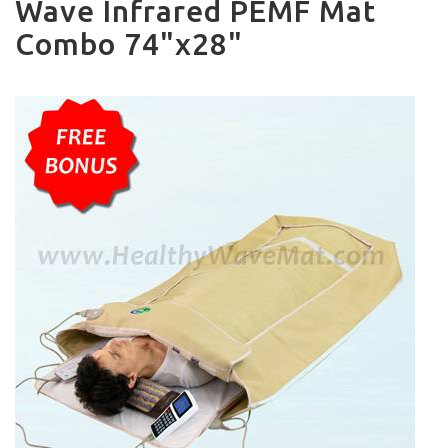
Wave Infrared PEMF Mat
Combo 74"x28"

____

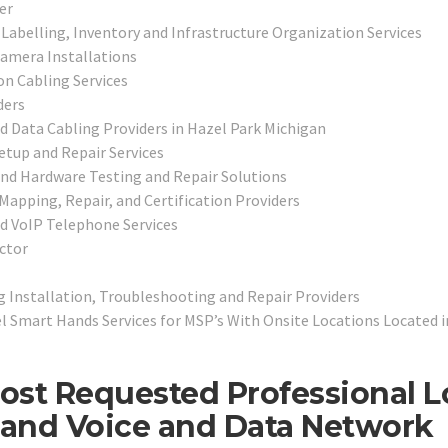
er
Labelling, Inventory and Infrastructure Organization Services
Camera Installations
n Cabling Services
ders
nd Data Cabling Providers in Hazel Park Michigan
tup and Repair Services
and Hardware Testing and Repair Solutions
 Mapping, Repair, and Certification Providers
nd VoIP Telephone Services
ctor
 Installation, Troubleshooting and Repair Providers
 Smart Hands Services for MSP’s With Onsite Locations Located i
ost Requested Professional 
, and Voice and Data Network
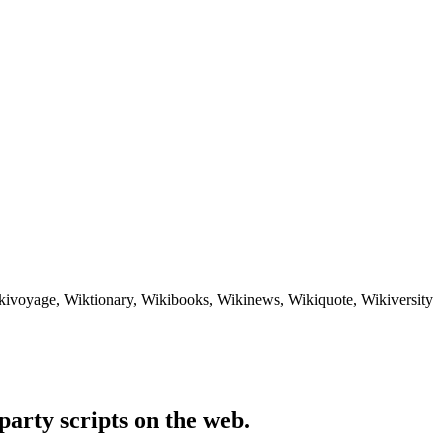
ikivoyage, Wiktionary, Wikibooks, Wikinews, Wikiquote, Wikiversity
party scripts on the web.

____

:: What you should do ::
If the string "Cabling" is in a line of the entries, pick that line out.

:: Reply ::
n Cabling Services
nd Data Cabling Providers in Hazel Park Michigan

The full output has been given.